Today, while most eyes are properly focused on the observance of Veterans Day, the Evergreen State is celebrating its 126th anniversary, which – according to a short history of how the state was created – was made possible only by the adoption of a state constitution back in 1889.
Washington became a state on this date, a fact far too many people seem to overlook or simply have forgotten. Where’s the Founder’s Day parade? Not even a courtesy headline in the Seattle Times, or a story on KING, KOMO or KIRO? There’s still time to rush a film crew down to the state museum in Tacoma for a quick history lesson during the 5 o’clock broadcast.
According to History Link, “One of the conditions established for statehood was approval of a state constitution. The 75 men elected to the State Constitutional Convention included 21 lawyers, 13 farmers, 6 merchants, 6 doctors, 5 bankers, 4 cattlemen, 3 teachers, 2 real-estate agents, 2 editors, 2 hop farmers, 2 loggers, 2 lumbermen, 1 minister, 1 surveyor, 1 fisherman, and 1 mining engineer. Between July 4 and August 24, 1889, delegates to the Constitutional Convention in Olympia drafted the state constitution. On October 1, 1889, Washington citizens approved the State Constitution by a vote of 40,152 to 11,879.” Hmmm. Twenty-one lawyers and only one minister, eh?

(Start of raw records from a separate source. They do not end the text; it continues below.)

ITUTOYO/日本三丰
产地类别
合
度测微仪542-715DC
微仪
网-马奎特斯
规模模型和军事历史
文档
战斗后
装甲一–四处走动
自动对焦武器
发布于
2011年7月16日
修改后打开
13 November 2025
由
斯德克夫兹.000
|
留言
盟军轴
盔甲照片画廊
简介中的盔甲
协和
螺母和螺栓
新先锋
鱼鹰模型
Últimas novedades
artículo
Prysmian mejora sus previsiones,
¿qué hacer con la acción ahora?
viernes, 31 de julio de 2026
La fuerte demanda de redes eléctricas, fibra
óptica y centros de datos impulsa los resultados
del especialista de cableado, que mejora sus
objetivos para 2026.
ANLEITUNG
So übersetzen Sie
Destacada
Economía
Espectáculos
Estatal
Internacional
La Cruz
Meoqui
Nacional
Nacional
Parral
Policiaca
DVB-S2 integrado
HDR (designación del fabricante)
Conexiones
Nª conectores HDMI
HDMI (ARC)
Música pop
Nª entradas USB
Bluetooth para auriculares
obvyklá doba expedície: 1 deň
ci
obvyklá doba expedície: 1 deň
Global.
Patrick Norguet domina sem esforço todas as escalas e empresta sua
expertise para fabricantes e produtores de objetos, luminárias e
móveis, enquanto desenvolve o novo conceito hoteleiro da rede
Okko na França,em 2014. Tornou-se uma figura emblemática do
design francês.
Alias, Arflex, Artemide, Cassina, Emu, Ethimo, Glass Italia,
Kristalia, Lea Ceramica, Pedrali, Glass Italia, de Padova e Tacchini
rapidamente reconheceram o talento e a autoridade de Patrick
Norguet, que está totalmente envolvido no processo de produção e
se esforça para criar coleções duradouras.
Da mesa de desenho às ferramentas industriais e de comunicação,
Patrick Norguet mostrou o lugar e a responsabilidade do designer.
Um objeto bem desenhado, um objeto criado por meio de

A cornerstone of that document, which may be read here, was and remains Article I, Section 24. It is the Right to Bear Arms, and it is even stronger than the federal constitution’s Second Amendment. To the chagrin of those who believe the right belongs only to the state to form a militia, Washington’s founders knew differently: “The right of the individual citizen to bear arms in defense of himself, or the state, shall not be impaired, but nothing in this section shall be construed as authorizing individuals or corporations to organize, maintain or employ an armed body of men.”

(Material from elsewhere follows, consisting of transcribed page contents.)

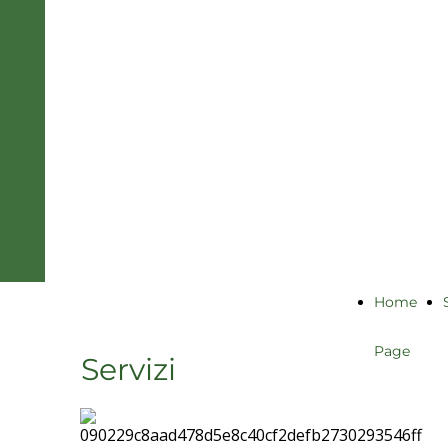
Bertagni -
Baragli
associazione
professionale
Home
Page
Servizi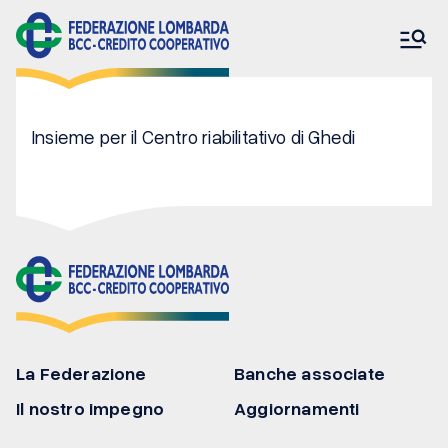
Insieme per il Centro riabilitativo di Ghedi
La Federazione
Banche associate
Il nostro impegno
La Federazione
Banche associate
Il nostro impegno
Aggiornamenti
Aggiornamenti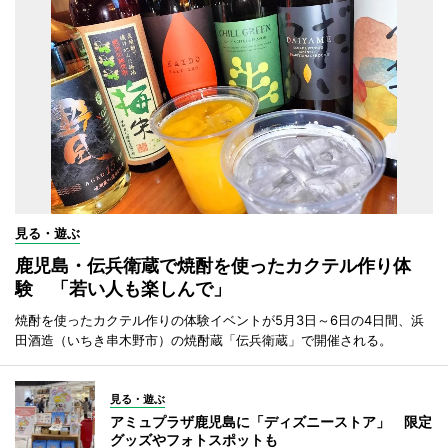
見る・遊ぶ
鹿児島・伝兵衛蔵で焼酎を使ったカクテル作り体
験 「若い人も楽しんで」
焼酎を使ったカクテル作りの体験イベントが5月3日～6日の4日間、浜
田酒造（いちき串木野市）の焼酎蔵「伝兵衛蔵」で開催される。
見る・遊ぶ
アミュプラザ鹿児島に「ディズニーストア」 限定
グッズやフォトスポットも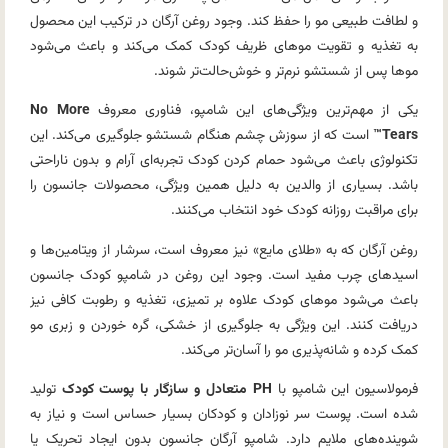
و لطافت طبیعی مو را حفظ کند. وجود روغن آرگان در ترکیب این محصول
به تغذیه و تقویت موهای ظریف کودک کمک می‌کند و باعث می‌شود
موها پس از شستشو نرم‌تر و خوش‌حالت‌تر شوند.
یکی از مهم‌ترین ویژگی‌های این شامپو، فناوری معروف
No More
Tears™
است که از سوزش چشم هنگام شستشو جلوگیری می‌کند. این
تکنولوژی باعث می‌شود حمام کردن کودک تجربه‌ای آرام و بدون ناراحتی
باشد. بسیاری از والدین به دلیل همین ویژگی، محصولات جانسون را
برای مراقبت روزانه کودک خود انتخاب می‌کنند.
روغن آرگان که به «طلای مایع» نیز معروف است، سرشار از ویتامین‌ها و
اسیدهای چرب مفید است. وجود این روغن در شامپو کودک جانسون
باعث می‌شود موهای کودک علاوه بر تمیزی، تغذیه و رطوبت کافی نیز
دریافت کنند. این ویژگی به جلوگیری از خشکی، گره خوردن و زبری مو
کمک کرده و شانه‌پذیری مو را آسان‌تر می‌کند.
فرمولاسیون این شامپو با
PH متعادل و سازگار با پوست کودک
تولید
شده است. پوست سر نوزادان و کودکان بسیار حساس است و نیاز به
شوینده‌های ملایم دارد. شامپو آرگان جانسون بدون ایجاد تحریک یا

This is not the way a writer in The Forecaster, based in Falmouth, Maine, saw it Monday. Edgar Allen Beem, a freelance journalist living in Brunswick, writes a weekly perspective called “The Universal Notebook,” and he took up the subject of guns this week.
“In an ideal world,” Beem wrote, “here’s what we’d do about guns. First, we’d replace the Second Amendment with a law stating that gun ownership is a privilege, not a right. Only people over 21 who have passed an extensive background check and a gun safety course would be allowed to own firearms, subject to certain limitations.

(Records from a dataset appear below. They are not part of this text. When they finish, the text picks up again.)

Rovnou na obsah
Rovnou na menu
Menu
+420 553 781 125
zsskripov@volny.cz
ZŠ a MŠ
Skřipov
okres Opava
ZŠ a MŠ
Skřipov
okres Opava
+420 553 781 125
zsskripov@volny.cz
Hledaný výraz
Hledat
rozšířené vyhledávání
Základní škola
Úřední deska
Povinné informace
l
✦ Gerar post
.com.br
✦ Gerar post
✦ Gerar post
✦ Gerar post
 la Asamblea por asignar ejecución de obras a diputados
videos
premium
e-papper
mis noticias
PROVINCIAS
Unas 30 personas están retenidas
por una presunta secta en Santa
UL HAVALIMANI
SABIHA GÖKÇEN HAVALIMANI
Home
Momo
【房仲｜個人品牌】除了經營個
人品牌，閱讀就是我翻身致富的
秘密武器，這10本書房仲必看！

“No automatic or semiautomatic weapons,” he continued. “No assault weapons. No high-capacity magazines. No silencers. Concealed-weapon permits issued by police only upon demonstrated need. All gun owners to drill once every two years with local law enforcement because, after all, the right to bear arms is not about hunting, it’s about maintaining a well-regulated militia.”
Well, Beem evidently “ain’t from around here,” as they say. He might get quite an argument from at least some of those 75 members of the Washington State Constitutional Convention, not to mention all the sons and daughters who went away to World Wars I and II, Korea, Vietnam, Iraq, Afghanistan and elsewhere to defend all of the rights delineated in the federal and state constitutions, not just those that are popular with self-styled “progressives.”
Rights aren’t to be taken for granted, nor are they up for replacement by privileges. According to Second Amendment activists, the one right that secures all the others is the right to keep and bear arms. Rights don’t come in the form of a buffet, where one can pick and choose what goes on the plate and what goes in the trash. The Bill of Rights, where the Second Amendment holds a place, is an all-or-nothing proposition.
Just how long does anyone believe the First Amendment would last if the Second were erased? How about the Fourth, Fifth or Sixth amendments? Liberals scoff at such a challenge, but only because they think they’d be in charge, and there is strong concern that freedom of speech and the press would be contingent upon following the party line in this brave new privileged world absent the right to bear arms. That’s the right that provides citizens with the freedom of speech to say “No” and mean it.
While the nation honors its veterans today, save a little cake and ice cream to remember those 75 individuals who crafted and approved Washington State’s constitution. They made this state possible, 126 years ago today, and despite how Seattle has turned out, the rest of Washington isn’t too bad a place to live.